It should be noticed that the media apologists of capitalism like to use the mildest terms they can to describe the system’s convulsions. Recession does not sound so severe as slump or economic crash. However, when the Chancellor says that “Britain is facing arguably the worst economic downturn in 60 years which will be more profound and long-lasting than people had expected” (GUARDIAN, 30 August 2008), nobody can misunderstand what he means, and there can be no doubt who will suffer the worst effects of the ‘down-turn’ - it will be the working class as always. The same newspaper told of a warning from the Bank of England policy-makers that “two million people could be out of work by Christmas”.

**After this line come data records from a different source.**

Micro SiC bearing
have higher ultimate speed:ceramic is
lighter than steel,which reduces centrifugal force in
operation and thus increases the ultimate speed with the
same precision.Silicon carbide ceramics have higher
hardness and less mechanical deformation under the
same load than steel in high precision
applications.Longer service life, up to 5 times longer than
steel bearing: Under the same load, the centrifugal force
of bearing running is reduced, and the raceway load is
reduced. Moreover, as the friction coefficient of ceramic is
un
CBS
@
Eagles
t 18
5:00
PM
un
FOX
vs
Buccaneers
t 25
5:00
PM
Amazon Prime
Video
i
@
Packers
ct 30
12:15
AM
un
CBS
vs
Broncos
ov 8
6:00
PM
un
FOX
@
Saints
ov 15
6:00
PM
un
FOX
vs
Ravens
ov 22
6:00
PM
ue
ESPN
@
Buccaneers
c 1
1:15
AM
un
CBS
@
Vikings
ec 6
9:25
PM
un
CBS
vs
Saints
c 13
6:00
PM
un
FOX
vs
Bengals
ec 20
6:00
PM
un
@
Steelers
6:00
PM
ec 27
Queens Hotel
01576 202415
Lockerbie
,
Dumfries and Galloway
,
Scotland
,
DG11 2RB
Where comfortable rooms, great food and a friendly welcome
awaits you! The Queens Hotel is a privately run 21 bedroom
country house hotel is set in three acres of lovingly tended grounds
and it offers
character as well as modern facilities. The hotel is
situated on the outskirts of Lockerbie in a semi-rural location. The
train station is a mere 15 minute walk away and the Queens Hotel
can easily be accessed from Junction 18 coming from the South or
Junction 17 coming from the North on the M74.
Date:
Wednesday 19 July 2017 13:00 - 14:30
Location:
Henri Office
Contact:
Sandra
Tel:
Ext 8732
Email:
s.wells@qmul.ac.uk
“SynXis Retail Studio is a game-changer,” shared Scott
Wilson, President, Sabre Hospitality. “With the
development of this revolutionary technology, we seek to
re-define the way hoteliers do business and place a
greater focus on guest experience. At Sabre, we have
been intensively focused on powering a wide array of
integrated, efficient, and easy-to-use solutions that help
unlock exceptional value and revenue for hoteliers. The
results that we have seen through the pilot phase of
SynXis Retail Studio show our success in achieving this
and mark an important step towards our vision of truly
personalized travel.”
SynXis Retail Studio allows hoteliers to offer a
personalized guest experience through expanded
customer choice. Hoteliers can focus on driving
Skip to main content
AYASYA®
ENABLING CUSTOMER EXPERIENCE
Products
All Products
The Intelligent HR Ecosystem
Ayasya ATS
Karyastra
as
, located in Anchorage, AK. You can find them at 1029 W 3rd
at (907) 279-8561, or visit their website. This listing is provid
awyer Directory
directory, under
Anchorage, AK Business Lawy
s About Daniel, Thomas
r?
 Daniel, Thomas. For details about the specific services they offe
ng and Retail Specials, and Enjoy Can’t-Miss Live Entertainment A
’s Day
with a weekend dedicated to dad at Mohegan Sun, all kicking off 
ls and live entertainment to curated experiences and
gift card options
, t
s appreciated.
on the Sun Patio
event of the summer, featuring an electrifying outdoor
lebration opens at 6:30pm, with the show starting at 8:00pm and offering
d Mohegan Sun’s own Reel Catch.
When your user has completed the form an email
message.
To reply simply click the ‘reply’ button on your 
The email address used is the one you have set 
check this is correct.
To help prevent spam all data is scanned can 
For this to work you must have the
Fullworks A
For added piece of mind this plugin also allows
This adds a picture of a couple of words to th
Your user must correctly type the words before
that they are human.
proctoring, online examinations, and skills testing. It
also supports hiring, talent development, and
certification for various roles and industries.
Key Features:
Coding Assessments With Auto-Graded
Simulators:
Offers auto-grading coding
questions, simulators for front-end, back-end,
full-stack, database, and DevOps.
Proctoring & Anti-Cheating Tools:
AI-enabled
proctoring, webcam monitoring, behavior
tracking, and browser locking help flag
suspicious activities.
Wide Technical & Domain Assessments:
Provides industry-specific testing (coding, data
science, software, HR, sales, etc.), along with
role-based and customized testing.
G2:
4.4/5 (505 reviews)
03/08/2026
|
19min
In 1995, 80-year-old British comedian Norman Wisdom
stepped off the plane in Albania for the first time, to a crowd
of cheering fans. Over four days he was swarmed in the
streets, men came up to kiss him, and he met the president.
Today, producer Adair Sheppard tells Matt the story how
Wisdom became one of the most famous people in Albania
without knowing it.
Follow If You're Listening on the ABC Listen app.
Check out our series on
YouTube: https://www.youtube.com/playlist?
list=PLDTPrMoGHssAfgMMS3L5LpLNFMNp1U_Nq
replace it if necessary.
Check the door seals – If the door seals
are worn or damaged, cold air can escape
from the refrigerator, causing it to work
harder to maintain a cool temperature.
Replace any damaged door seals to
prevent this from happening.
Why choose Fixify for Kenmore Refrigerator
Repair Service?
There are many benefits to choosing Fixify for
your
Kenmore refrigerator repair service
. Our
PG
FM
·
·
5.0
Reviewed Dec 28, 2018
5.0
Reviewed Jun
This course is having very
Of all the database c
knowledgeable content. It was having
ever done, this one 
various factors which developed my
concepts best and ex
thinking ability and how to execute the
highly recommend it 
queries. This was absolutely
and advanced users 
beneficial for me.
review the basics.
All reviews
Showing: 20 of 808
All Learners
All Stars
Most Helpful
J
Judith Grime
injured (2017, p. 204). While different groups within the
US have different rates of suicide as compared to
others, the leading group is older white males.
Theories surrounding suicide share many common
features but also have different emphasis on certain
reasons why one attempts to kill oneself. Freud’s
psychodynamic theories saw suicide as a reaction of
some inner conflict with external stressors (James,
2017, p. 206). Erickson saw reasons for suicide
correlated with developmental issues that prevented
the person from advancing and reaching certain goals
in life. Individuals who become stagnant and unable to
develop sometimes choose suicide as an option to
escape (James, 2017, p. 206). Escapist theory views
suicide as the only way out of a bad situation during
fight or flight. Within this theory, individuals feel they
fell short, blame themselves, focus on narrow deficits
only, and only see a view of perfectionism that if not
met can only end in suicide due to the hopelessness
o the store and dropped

Darling blames the ‘credit crunch’, and says the rest of the world is in the same straits as Britain. In referring to the equally severe downturn of 60 years ago, he failed to note that there was no ‘credit crunch’ then. “Sixty years ago” takes us back to 1948, and there was a Labour Government in power running capitalism then, too. The conditions then were blamed on the war which ended in 1945, a war in which the Labour Party served in Churchill’s war government, in which millions of workers lost their lives, and many thousands of workers in London and other cities had their homes bombed.

Has it escaped Darling’s (and Brown’s) attention that other commentators have compared this recession with the one in the 1990s and even the bigger crash of the 1930s? Capitalism is an inherently unstable society full of imponderables.

The profit motive dictates that only maximum output is acceptable for the renewal of capital investment. The contradiction is that the world market always remains the great unknowable and, with the competition of rivals all seeking to grab the lion’s share of the market, glut becomes a factor, leading to falling prices and profit margins which, in turn, lead to cut-backs, bankruptcies and unemployment.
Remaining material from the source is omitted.